<– Machine Learning and Neural Networks   Visual humans and machines –>

Communication, whether among humans or between humans and machines, can proceed along multiple channels – hence the importance of multimodal interfaces. Still, language will remain the principal communication channel. While linguistic communication can be text-based or voice-based, our concern here is vocal communication. The state of the art in artificial voice-based communication as it relates to MPAI’s wider goals will be sketched: to foster the creation and increasing use of standard AI-based modules (AIMs) that facilitate implementation of varied multi-module use cases, called AI Workflows (AIWs).

With this approach in mind, the state of the art in automatic speech recognition (ASR) and text-to-speech (TTS) is considered with an eye toward current and future workflows and their benefits and dangers.

5.1 Automatic Speech Recognition
5.2 ASR issues and directions
5.3 Text-to-Speech (TTS)
5.4 Some final considerations

5.1       Automatic Speech Recognition

Classical ASR

ASR has made particularly dramatic progress in the last two decades. Throughout the 2000s, speaker-dependent ASR remained dominant: to achieve acceptable accuracy using commercially available ASR, each speaker had to provide speech samples, initially twenty minutes or more. In most systems, the speech signal to be converted into text was sliced into short segments, so that the system could estimate the probability of certain text sequences given a sequence of sound slices, generally using Hidden Markov Models (HMMs). These estimates yielded possible words or word fragments and their probability rankings; and one could go on to estimate which word sequences were most likely, using compilation of word sequence probabilities called language model. The search through the associated set of possibilities – the associated space of possible words and word sequences – was usually managed through some variant of Viterbi search techniques.

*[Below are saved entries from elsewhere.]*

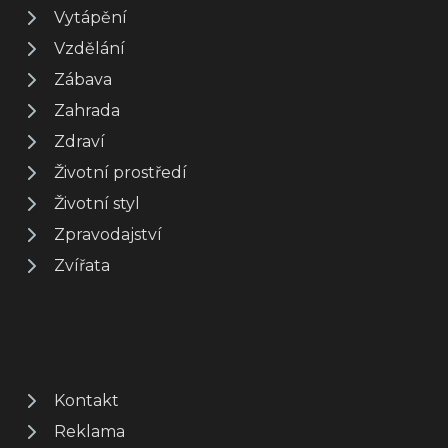
Vytápění
Vzdělání
Zábava
Zahrada
Zdraví
Životní prostředí
Životní styl
Zpravodajství
Zvířata
Kontakt
Reklama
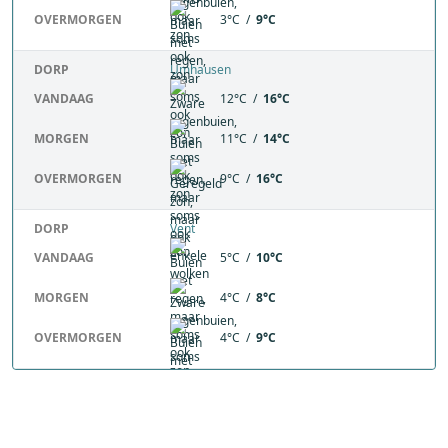
OVERMORGEN
3°C /
9°C
DORP
Umhausen
VANDAAG
12°C /
16°C
MORGEN
11°C /
14°C
OVERMORGEN
9°C /
16°C
DORP
Vent
VANDAAG
5°C /
10°C
MORGEN
4°C /
8°C
OVERMORGEN
4°C /
9°C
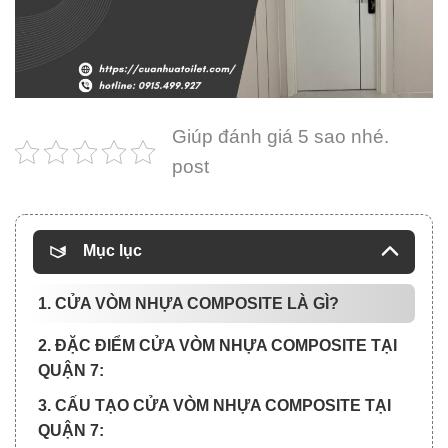
Giúp đánh giá 5 sao nhé.
post
Mục lục
1. CỬA VÒM NHỰA COMPOSITE LÀ GÌ?
2. ĐẶC ĐIỂM CỬA VÒM NHỰA COMPOSITE TẠI
QUẬN 7:
3. CẤU TẠO CỬA VÒM NHỰA COMPOSITE TẠI
QUẬN 7:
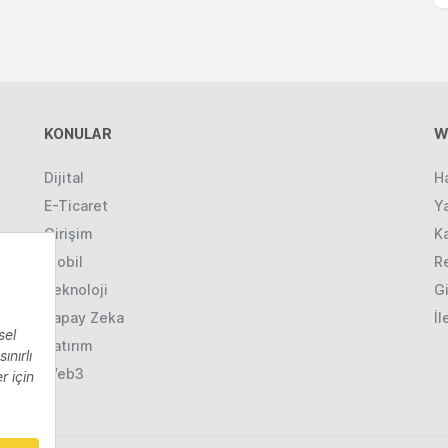
KONULAR
W
Dijital
H
E-Ticaret
Ya
Girişim
K
Mobil
R
Teknoloji
Gi
Yapay Zeka
İl
Yatırım
Web3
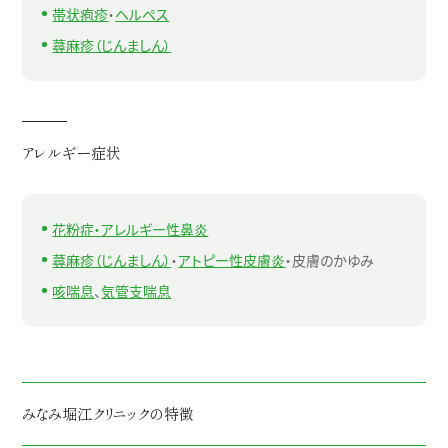
帯状疱疹
・
ヘルペス
蕁麻疹（じんましん）
アレルギー症状
花粉症・アレルギー性鼻炎
蕁麻疹（じんましん）
・
アトピー性皮膚炎
・皮膚のかゆみ
咳喘息
、
気管支喘息
みなみ堀江クリニックの特徴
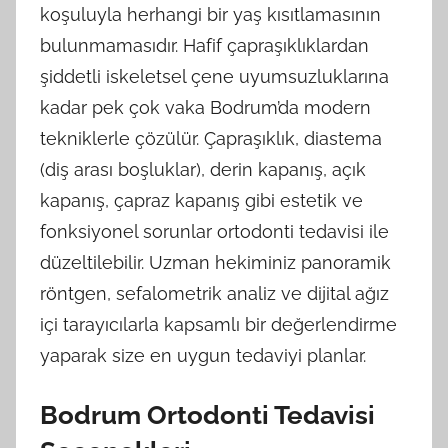
koşuluyla herhangi bir yaş kısıtlamasının
bulunmamasıdır. Hafif çapraşıklıklardan
şiddetli iskeletsel çene uyumsuzluklarına
kadar pek çok vaka Bodrum’da modern
tekniklerle çözülür. Çapraşıklık, diastema
(diş arası boşluklar), derin kapanış, açık
kapanış, çapraz kapanış gibi estetik ve
fonksiyonel sorunlar ortodonti tedavisi ile
düzeltilebilir. Uzman hekiminiz panoramik
röntgen, sefalometrik analiz ve dijital ağız
içi tarayıcılarla kapsamlı bir değerlendirme
yaparak size en uygun tedaviyi planlar.
Bodrum Ortodonti Tedavisi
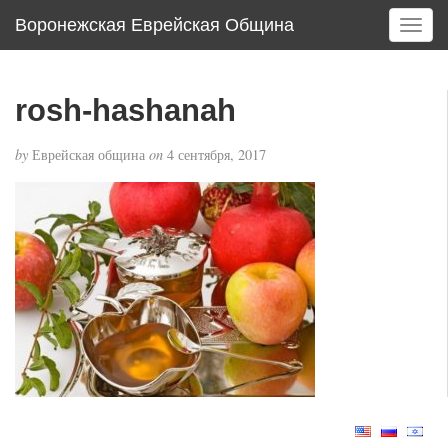
Воронежская Еврейская Община
T
o
g
g
rosh-hashanah
l
e
by
Еврейская община
on
4 сентября, 2017
n
a
v
i
g
a
t
i
o
n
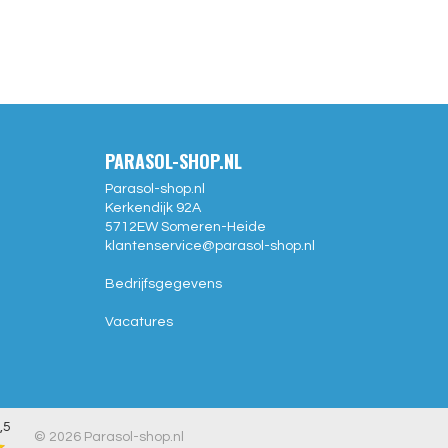
PARASOL-SHOP.NL
Parasol-shop.nl
Kerkendijk 92A
5712EW
Someren-Heide
klantenservice@
parasol-shop.nl
Bedrijfsgegevens
Vacatures
,5
© 2026 Parasol-shop.nl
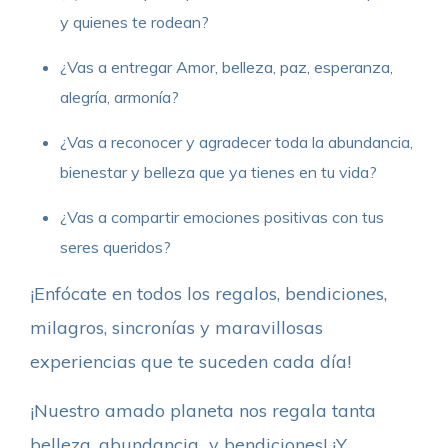
y quienes te rodean?
¿Vas a entregar Amor, belleza, paz, esperanza,
alegría, armonía?
¿Vas a reconocer y agradecer toda la abundancia,
bienestar y belleza que ya tienes en tu vida?
¿Vas a compartir emociones positivas con tus
seres queridos?
¡Enfócate en todos los regalos, bendiciones,
milagros, sincronías y maravillosas
experiencias que te suceden cada día!
¡Nuestro amado planeta nos regala tanta
belleza, abundancia y bendiciones! ¡Y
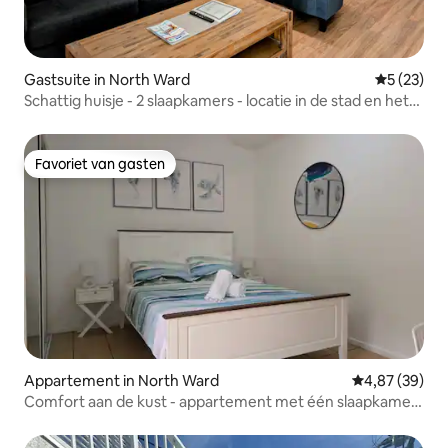
Gastsuite in North Ward
Gemiddelde
5 (23)
Schattig huisje - 2 slaapkamers - locatie in de stad en het
strand
Favoriet van gasten
Favoriet van gasten
Appartement in North Ward
Gemiddelde be
4,87 (39)
Comfort aan de kust - appartement met één slaapkamer
aan het strand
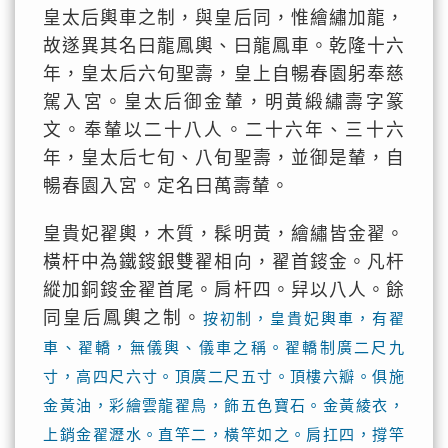
皇太后輿車之制，與皇后同，惟繪繡加龍，
故遂異其名曰龍鳳輿、曰龍鳳車。乾隆十六
年，皇太后六旬聖壽，皇上自暢春園躬奉慈
駕入宮。皇太后御金輦，明黃緞繡壽字篆
文。奉輦以二十八人。二十六年、三十六
年，皇太后七旬、八旬聖壽，並御是輦，自
暢春園入宮。定名曰萬壽輦。
皇貴妃翟輿，木質，髹明黃，繪繡皆金翟。
橫杆中為鐵䤹銀雙翟相向，翟首䤹金。凡杆
縱加銅䤹金翟首尾。肩杆四。舁以八人。餘
同皇后鳳輿之制。
按初制，皇貴妃輿車，有翟
車、翟轎，無儀輿、儀車之稱。翟轎制廣二尺九
寸，高四尺六寸。頂廣二尺五寸。頂樓六瓣。俱施
金黃油，彩繪雲龍翟鳥，飾五色寶石。金黃綾衣，
上銷金翟瀝水。直竿二，橫竿如之。肩扛四，撐竿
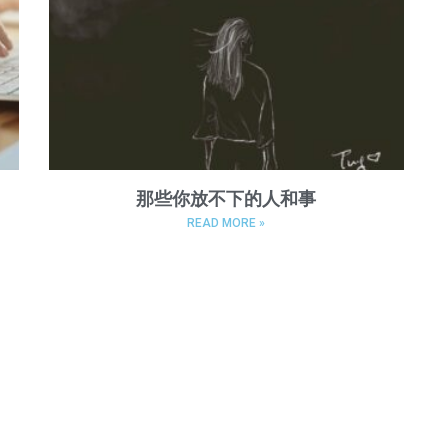
那些你放不下的人和事
READ MORE »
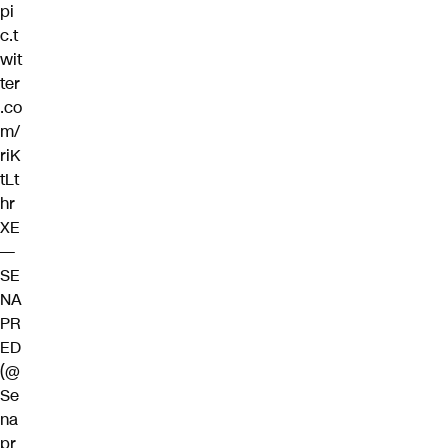
pi
c.t
wit
ter
.co
m/
riK
tLt
hr
XE
—
SE
NA
PR
ED
(@
Se
na
pr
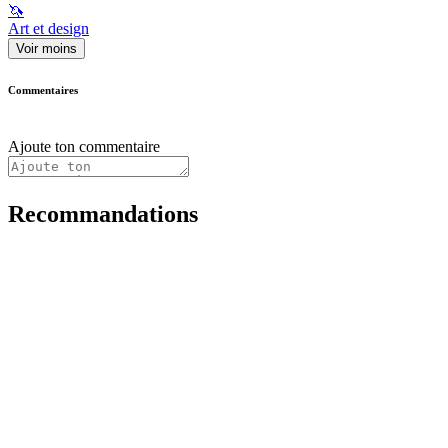
🦄
Art et design
Voir moins
Commentaires
Ajoute ton commentaire
Recommandations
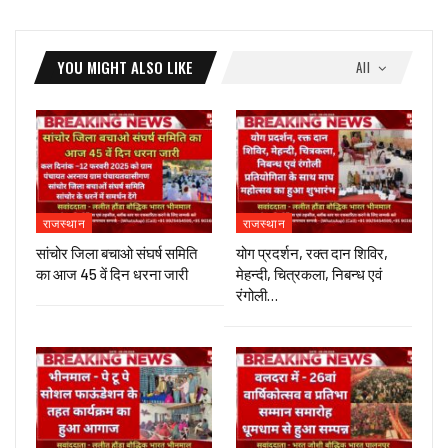
YOU MIGHT ALSO LIKE
All
राजस्थान
राजस्थान
सांचोर जिला बचाओ संघर्ष समिति
योग प्रदर्शन, रक्त दान शिविर,
का आज 45 वें दिन धरना जारी
मेहन्दी, चित्रकला, निबन्ध एवं
रंगोली…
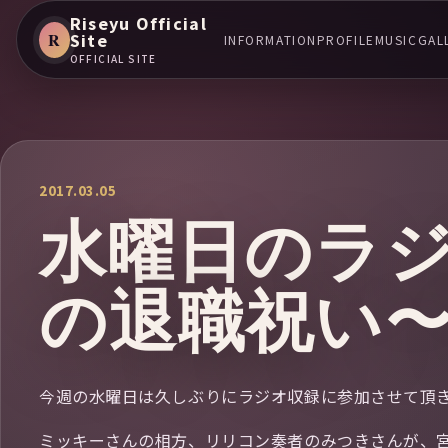
Riseyu Official
R
Site
INFORMATION
PROFILE
MUSIC
GAL
OFFICIAL SITE
2017.03.05
水曜日のラ
の退職祝い〜
今週の水曜日は久しぶりにラジオ収録に参加させて頂きました(⌯¤̴̶
ミッキーさんの相方、リリコン奏者のみつきさんが、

By means of these techniques, and with sufficient speaker-specific and domain-specific recordings and accurate transcripts as training material, accuracies well above 90% became feasible. Necessary recording time dropped in a few years from twenty-plus minutes to less than a minute as processing power steadily increased according to Moore’s Law and as usable recording databases became much larger. As a result, speaker-independent training had finally arrived by the early 2010s: that is, training time per new speaker had dropped to zero!

Neural ASR

Then neural speech recognition appeared on the scene: by the late 2010s, Deep Neural Networks (DNNs) had essentially replaced HMM-based systems. Fundamentally, NN models learn input-to-output relationships: when given certain patterns as input, they learn to yield certain patterns as output. For ASR, they can learn to deliver the most probable text transcripts when given suitably pre-processed speech signals. However, since speech recognition involves mediating between sequential patterns for both input (sequences of sounds) and output (sequences of graphemes – that is, letters or characters – and words), neural architectures specialized for sequences are essential. Until recently, Recurrent NNs and Convolutional NNs were preferred – the first, designed, when computing sound-to-text probabilities for the next step along a sequence in progress, to accumulate the output of all prior steps and include these as input; and the second, designed to exploit a window moving across the sequence. These have now made room for transformer-based setups, which can efficiently shift attention throughout an entire sequence, thus providing superior consideration of audio and textual contexts.

5.2       ASR issues and directions

ASR Issues

Numerous problems remain. Much speech, whether collected in real time or from recordings, is spontaneous rather than from written materials, and consequently contains hesitations, stutters, repetitions, fragments, and other features unfriendly to recognition. Speech often occurs in noisy environments. It often involves multiparty conversations, with several voices that often overlap. The voices may be speaking different dialects and may even mix languages.

To address these and other issues, continued ASR development beyond neural network techniques themselves is under way. Numerous possible architectural variations and component interactions can be tried according to the use case. Noise reduction modules can deliver cleaner audio input. Language, dialect, and/or domain recognition modules can pre-select optimally trained variant ASR modules.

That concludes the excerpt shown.